9️⃣ Caching Strategy
What to Cache?
- Feed entries
- Post objects
- User metadata
- Relationship graph
- Ranking features
- Hot posts
- Media assets through CDN
Cache Layers
- Local service cache
- Redis / Memcached
- CDN for media
- Edge cache for public content
Cache Challenges
- Feed freshness
- Post deletion
- Privacy changes
- Follow / unfollow changes
- Ranking feature updates
👉 Interview Answer
Caching is essential because feed reads are frequent and latency-sensitive.
I would cache feed entries, post objects, user metadata, relationship data, and ranking features.
However, the system must carefully handle cache invalidation for deleted posts, privacy updates, and relationship changes.
🔟 Write Path: Creating a Post
Flow
- User creates post
- Post service validates request
- Store post as source of truth
- Publish post-created event
- Fanout workers consume event
- Find eligible followers/friends
- Create feed entries
- Update caches asynchronously
Event Pipeline
Post Service
→ Kafka / Queue
→ Fanout Workers
→ Feed Store
→ Cache Update
👉 Interview Answer
I would decouple post creation from feed fanout using an async event pipeline.
The post service stores the post as the source of truth and publishes a post-created event.
Fanout workers then update feed stores asynchronously, which keeps post creation fast and resilient.
1️⃣1️⃣ Trade-offs
Push vs Pull
| Strategy | Pros | Cons |
|---|---|---|
| Push | Fast reads | Write amplification |
| Pull | Lower write cost | Slower reads |
| Hybrid | Balanced | More complexity |
Freshness vs Latency
- Real-time fanout improves freshness
- Async fanout may delay feed updates
- Cache improves latency but may return stale feed
Relevance vs Explainability
- ML ranking improves engagement
- But may be harder to debug and explain
Storage Cost vs Read Performance
- Precomputed feeds require more storage
- But improve feed read latency
Privacy Correctness vs Performance
- Read-time filtering improves correctness
- But adds latency
👉 Interview Answer
The main trade-offs are freshness, relevance, latency, storage cost, and privacy correctness.
Push-based feed improves read latency but increases write cost.
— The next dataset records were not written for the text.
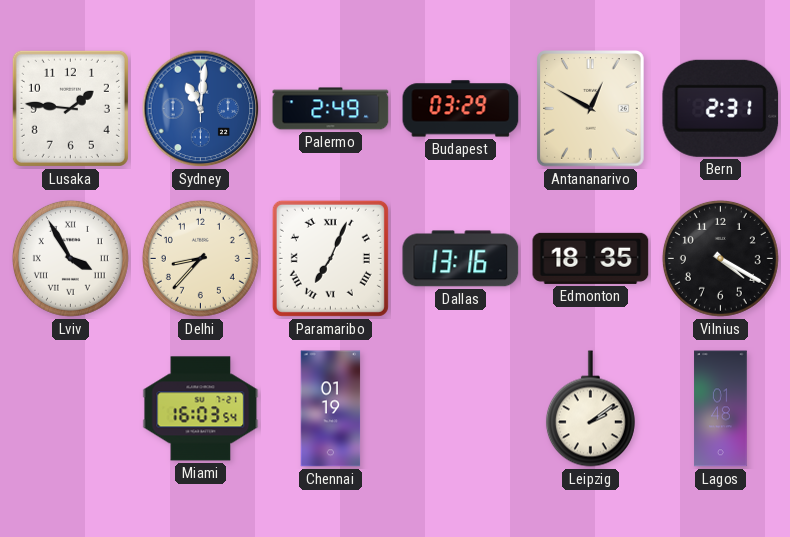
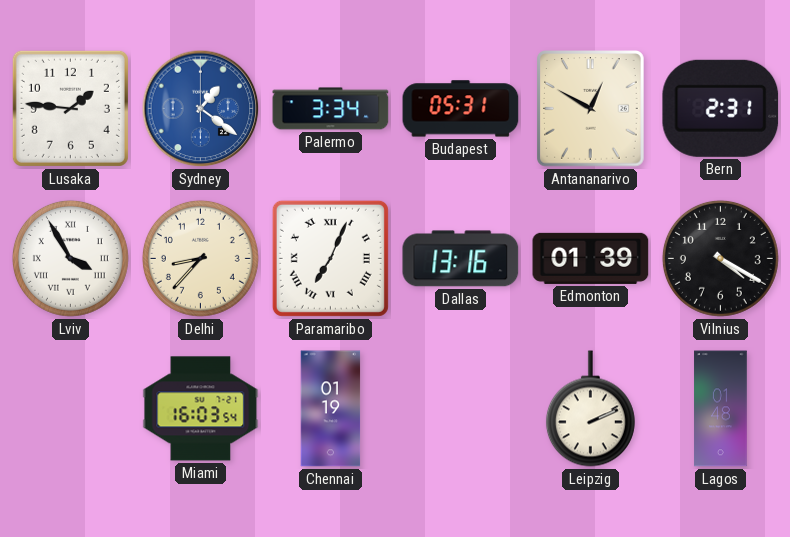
Sydney: 11:01 -> 1:21
Palermo: 2:49 -> 3:34
Budapest: 03:29 -> 05:31
Edmonton: 18:35 -> 01:39
Leipzig: 2:09 -> 2:11
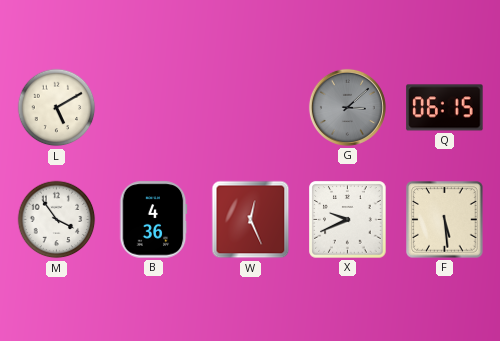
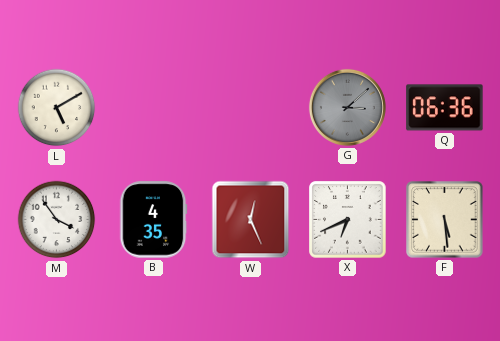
Q: 06:15 -> 06:36
B: 4:36 -> 4:35
X: 9:41 -> 6:41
Pull-based feed reduces write cost but makes reads heavier.
In practice, hybrid feed generation is usually the best approach.
1️⃣2️⃣ Scaling Patterns
Pattern 1: Hybrid Feed Generation
- Push social posts from normal users
- Pull celebrity/recommended content at read time
Pattern 2: Async Fanout
Use queue-based processing:
post-created event → queue → fanout workers
Pattern 3: Separate Source of Truth and Feed View
- Post store = source of truth
- Feed store = read-optimized view
Pattern 4: Feature Store for Ranking
Store precomputed ranking features:
- User interests
- Author affinity
- Post engagement
- Content quality scores
Pattern 5: Shard Feed Store by User ID
Why?
- Feed reads are user-centric
- Keeps feed entries for one user localized
Pattern 6: Backpressure for High-Fanout Authors
For high-follower authors:
- Do not fanout to everyone immediately
- Pull at read time
- Apply rate limiting to fanout jobs
Pattern 7: Feed Assembly Service
Feed response may include:
- Organic posts
- Recommended posts
- Ads
- Safety filtering
- Ranking output
👉 Interview Answer
To scale News Feed, I would separate the post store from the feed store, use async fanout workers, shard feeds by user ID, cache hot data, and use a feature store for ranking.
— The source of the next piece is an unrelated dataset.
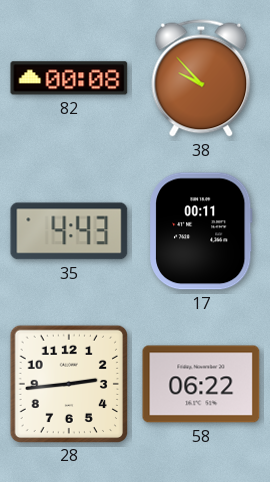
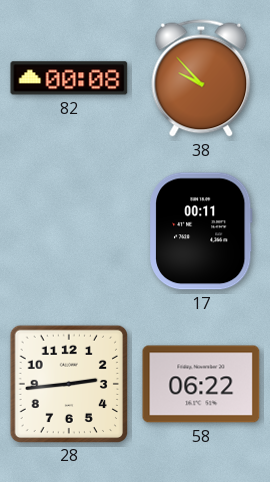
35: 4:43 -> none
For high-fanout authors and recommendation content, I would use pull-based retrieval at read time.
1️⃣3️⃣ Failure Handling
Common Failures
- Fanout worker failure
- Queue backlog
- Feed store unavailable
- Ranking service down
- Cache stale
- Deleted post still visible
- Privacy rule update delay
- Recommendation service unavailable
Strategies
- Retry fanout jobs
- Dead-letter queue
- Rebuild feed from post store
- Serve cached feed during degradation
- Fall back to chronological feed
- Apply read-time privacy filtering
- Skip recommendations if recommendation service fails
👉 Interview Answer
The system should degrade gracefully.
If ranking fails, we can fall back to chronological ordering. If recommendations fail, we can still show social posts. If fanout is delayed, users may see a slightly stale feed, which is usually acceptable.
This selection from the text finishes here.